Food-borne viruses, for example, survive freezing so that once the food is defrosted, these viruses would be able to infect a person ingesting the contaminated food if not cooked or reheated adequately before consumption.
Even though the SARS-CoV-2 virus was not a food-borne virus, it was just as likely to survive freezing as other coronaviruses do.
She said the main difference between bacteria and viruses was that bacteria grew in food.
“A virus cannot grow outside its host, but can remain viable for different periods of time depending on many factors, including the temperature and humidity of the environment.”
Anelich said that because there was still much that we do not know about the virus, it was important to take precautionary measures, one of which was to practise proper hand hygiene when handling any food packaging to ensure that the risk of transmission via this route remained negligible.
She said her personal routine when returning from the shops included washing her hands with soap and water for 20 seconds before and after unpacking her shopping.
“Soap destroys the fatty (lipid) layer around the virus, which then inactivates it.
“If people wish to take it a step further they can disinfect the outside of the bags with household bleach diluted to a 0.1% solution.
“This equates to 1 cup of normal household bleach (at 3.5% sodium hypochlorite) to 34 cups of water.
“I rotate my re-usable shopping bags, so that I have washed bags daily. I wash them in hot water and normal household washing powder.
“People can disinfect kitchen surfaces as well if they wish.
“If disinfectant wipes are used, make sure they are able to kill viruses and not only bacteria; use them only once and throw them away immediately in a lined bin.
“Practising proper hand hygiene and maintaining a social distance of 2m are two of the most critical steps in the fight against transmission of this virus between people.”

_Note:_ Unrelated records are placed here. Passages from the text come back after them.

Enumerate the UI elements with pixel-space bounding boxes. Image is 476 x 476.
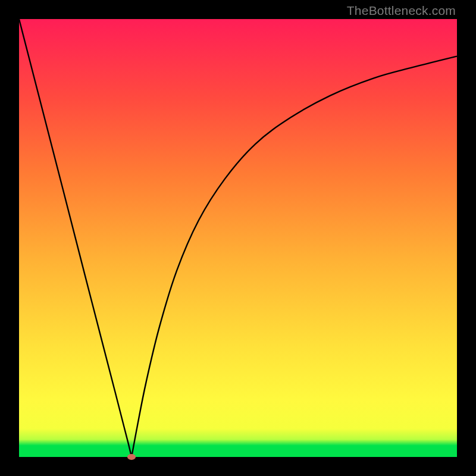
curve-left-segment	[19, 19, 131, 457]
attribution-text: TheBottleneck.com	[347, 4, 456, 18]
bottleneck-curve	[19, 19, 457, 457]
plot-area	[19, 19, 457, 457]
curve-right-segment	[131, 57, 457, 457]
chart-frame: TheBottleneck.com	[0, 0, 476, 476]
optimal-point-marker	[127, 454, 136, 460]
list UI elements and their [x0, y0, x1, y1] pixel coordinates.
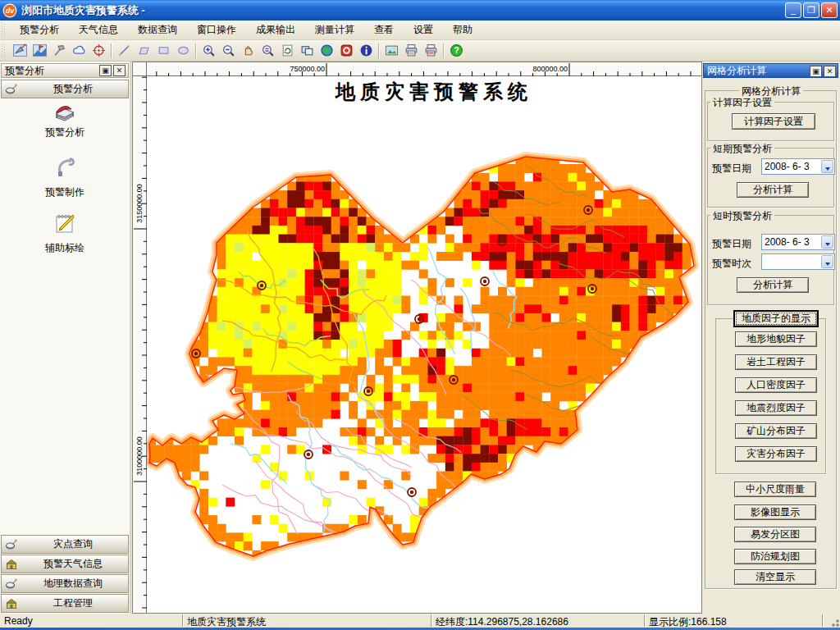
zoom-out-icon[interactable] [218, 42, 238, 60]
left-panel-group-3[interactable]: 工程管理 [1, 594, 129, 613]
map-area: 750000.00800000.00 3150000.003100000.00 … [132, 62, 702, 614]
satellite-icon[interactable] [10, 42, 30, 60]
menu-item-5[interactable]: 测量计算 [305, 21, 364, 39]
bottom-button-0[interactable]: 中小尺度雨量 [734, 482, 816, 497]
calc-factor-group-label: 计算因子设置 [710, 96, 774, 110]
polygon-icon[interactable] [134, 42, 153, 60]
menu-item-6[interactable]: 查看 [364, 21, 404, 39]
radar-icon [5, 578, 18, 591]
bottom-button-3[interactable]: 防治规划图 [734, 549, 816, 564]
left-item-label-0[interactable]: 预警分析 [0, 126, 130, 139]
resize-grip[interactable] [829, 616, 839, 627]
minimize-button[interactable]: _ [785, 2, 801, 18]
notepad-icon[interactable] [52, 210, 78, 236]
short-term-date-dropdown-icon[interactable] [821, 160, 833, 173]
toolbar: ? [0, 40, 840, 62]
factor-button-0[interactable]: 地形地貌因子 [735, 331, 817, 347]
geo-factor-display-button[interactable]: 地质因子的显示 [733, 310, 819, 327]
menu-item-2[interactable]: 数据查询 [128, 21, 187, 39]
menu-item-4[interactable]: 成果输出 [246, 21, 305, 39]
short-time-analyze-button[interactable]: 分析计算 [737, 277, 809, 293]
right-panel-title: 网格分析计算 [707, 64, 766, 78]
menu-item-0[interactable]: 预警分析 [10, 21, 69, 39]
toolbar-gripper[interactable] [2, 43, 5, 58]
short-time-date-dropdown-icon[interactable] [821, 235, 833, 249]
restore-button[interactable]: ❐ [803, 2, 819, 18]
print-preview-icon[interactable] [421, 42, 441, 60]
cloud-icon[interactable] [69, 42, 89, 60]
zoom-in-icon[interactable] [199, 42, 218, 60]
station-icon [5, 597, 18, 610]
short-time-times-dropdown-icon[interactable] [821, 255, 833, 268]
left-panel-pin-icon[interactable]: ▣ [99, 65, 112, 76]
short-time-date-combo[interactable]: 2008- 6- 3 [761, 234, 835, 250]
image-icon[interactable] [381, 42, 401, 60]
vertical-ruler: 3150000.003100000.00 [133, 76, 147, 613]
ruler-corner [133, 62, 147, 76]
info-icon[interactable] [356, 42, 376, 60]
zoom-select-icon[interactable] [258, 42, 277, 60]
locate-icon[interactable] [89, 42, 108, 60]
bottom-button-4[interactable]: 清空显示 [734, 569, 816, 585]
bottom-button-2[interactable]: 易发分区图 [734, 527, 816, 542]
tool-icon[interactable] [52, 154, 78, 180]
menu-item-8[interactable]: 帮助 [443, 21, 482, 39]
horizontal-ruler: 750000.00800000.00 [147, 62, 701, 76]
menubar-gripper[interactable] [2, 23, 5, 36]
line-icon[interactable] [114, 42, 134, 60]
stop-icon[interactable] [336, 42, 356, 60]
map-title: 地质灾害预警系统 [336, 79, 532, 105]
factor-button-5[interactable]: 灾害分布因子 [735, 446, 817, 462]
toolbar-separator [111, 43, 112, 58]
warning-analysis-group-icon [5, 83, 18, 96]
menu-item-1[interactable]: 天气信息 [69, 21, 128, 39]
terrain-icon[interactable] [30, 42, 49, 60]
left-panel-group-header[interactable]: 预警分析 [1, 80, 129, 98]
factor-button-1[interactable]: 岩土工程因子 [735, 354, 817, 370]
menu-bar: 预警分析天气信息数据查询窗口操作成果输出测量计算查看设置帮助 [0, 21, 840, 40]
factor-button-2[interactable]: 人口密度因子 [735, 377, 817, 393]
book-icon[interactable] [52, 100, 78, 126]
short-term-date-label: 预警日期 [712, 162, 751, 176]
globe-icon[interactable] [317, 42, 336, 60]
left-panel-close-icon[interactable]: ✕ [113, 65, 126, 76]
ellipse-icon[interactable] [173, 42, 193, 60]
short-time-date-value: 2008- 6- 3 [765, 236, 810, 248]
short-time-times-combo[interactable] [761, 253, 835, 270]
factor-button-4[interactable]: 矿山分布因子 [735, 423, 817, 439]
short-term-analyze-button[interactable]: 分析计算 [737, 182, 809, 198]
left-panel-group-2[interactable]: 地理数据查询 [1, 574, 129, 593]
svg-text:dv: dv [6, 7, 15, 15]
help-icon[interactable]: ? [446, 42, 466, 60]
calc-factor-settings-button[interactable]: 计算因子设置 [732, 113, 815, 130]
bottom-button-1[interactable]: 影像图显示 [734, 504, 816, 520]
title-bar: dv 浏阳市地质灾害预警系统 - _ ❐ ✕ [0, 0, 840, 21]
close-button[interactable]: ✕ [821, 2, 838, 18]
left-panel-group-label: 预警分析 [18, 82, 128, 96]
short-term-date-combo[interactable]: 2008- 6- 3 [761, 158, 835, 175]
right-panel-close-icon[interactable]: ✕ [824, 66, 836, 77]
pan-hand-icon[interactable] [238, 42, 258, 60]
left-dock-panel: 预警分析 ▣ ✕ 预警分析 预警分析预警制作辅助标绘 灾点查询预警天气信息地理数… [0, 62, 131, 614]
rectangle-icon[interactable] [153, 42, 173, 60]
refresh-icon[interactable] [277, 42, 297, 60]
app-logo-icon: dv [0, 3, 17, 18]
right-panel-pin-icon[interactable]: ▣ [810, 66, 822, 77]
status-ready: Ready [4, 615, 33, 627]
left-item-label-1[interactable]: 预警制作 [0, 185, 130, 199]
vruler-ticks [133, 76, 147, 614]
left-panel-group-1[interactable]: 预警天气信息 [1, 555, 129, 573]
right-panel-header: 网格分析计算 ▣ ✕ [703, 63, 838, 78]
left-panel-group-0[interactable]: 灾点查询 [1, 535, 129, 554]
menu-item-7[interactable]: 设置 [404, 21, 443, 39]
menu-item-3[interactable]: 窗口操作 [187, 21, 246, 39]
hruler-ticks [147, 62, 703, 76]
map-canvas[interactable]: 地质灾害预警系统 [147, 76, 701, 613]
layers-icon[interactable] [297, 42, 317, 60]
h-ruler-label-1: 800000.00 [525, 65, 568, 73]
v-ruler-label-1: 3100000.00 [135, 431, 144, 481]
print-icon[interactable] [401, 42, 421, 60]
hammer-icon[interactable] [49, 42, 69, 60]
left-item-label-2[interactable]: 辅助标绘 [0, 241, 130, 255]
factor-button-3[interactable]: 地震烈度因子 [735, 400, 817, 416]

She added that while no data was currently available on temperatures at which SARS-CoV-2 was killed, data on SARS-CoV-1 and other human coronaviruses showed that they were killed at 60°C after 30 minutes in a protein-rich environment.

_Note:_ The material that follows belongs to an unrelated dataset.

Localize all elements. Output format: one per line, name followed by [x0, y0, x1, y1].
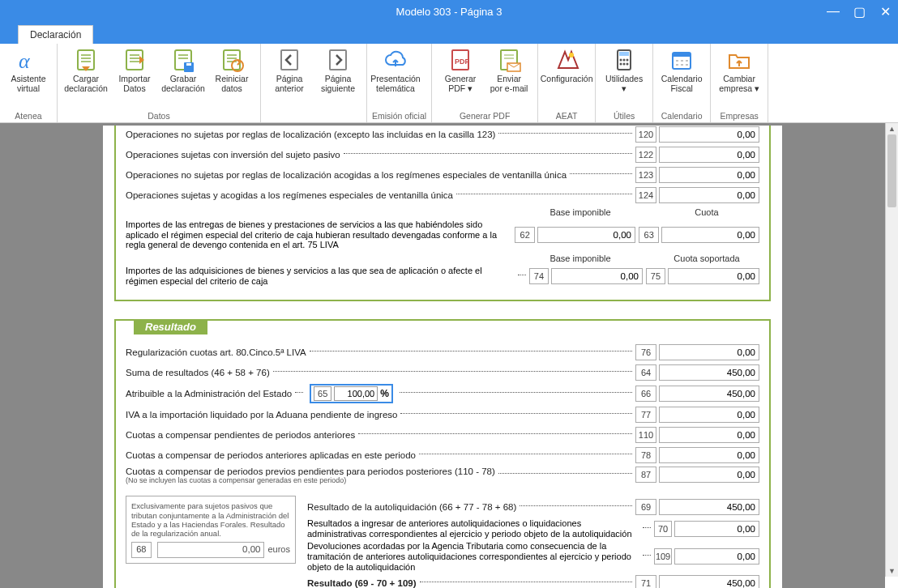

She said roasting meat or chicken usually led to core temperatures of at least 71 to 72°C, which should be more than enough to kill the virus, if present.
Dr Jeff Farber, professor in the Department of Food Science at the University of Guelph in Ontario, and director of the Canadian Research Institute for Food Safety, said scientists were currently unaware of any reports linking Covid-19 illness related to food or food packaging or touching other surfaces in supermarkets.
“We should always be practising good hygienic habits in relation to food safety practices, so before you start preparing food and before you sit down to eat, remember to wash your hands thoroughly with lukewarm water and soap for 20 seconds.
“This is no different to what we have always emphasised, even in non-pandemic situations.”
He said that to prevent infection, many grocery stores were offering hand sanitisers at the entrance and to sanitise grocery trolleys.
“You should ensure that this is available.
“Before you go the supermarket, prudent advice is to make a list, know what you want and move quickly and efficiently through the store, picking out the items on your list.
“Practise appropriate social distancing, trying your best to keep 1.8m away from other shoppers.
“Use the hand sanitiser available (or bring your own), when exiting the store.”
He advised people to use disinfect wipes to disinfect any surfaces used to put the food on before packing it in afridge or cupboard, and to again wash your hands before eating.
“Coronaviruses in general can fairly easily be killed off by the normal temperatures that we use in cooking. So, normal baking, cooking and frying should inactivate the virus.”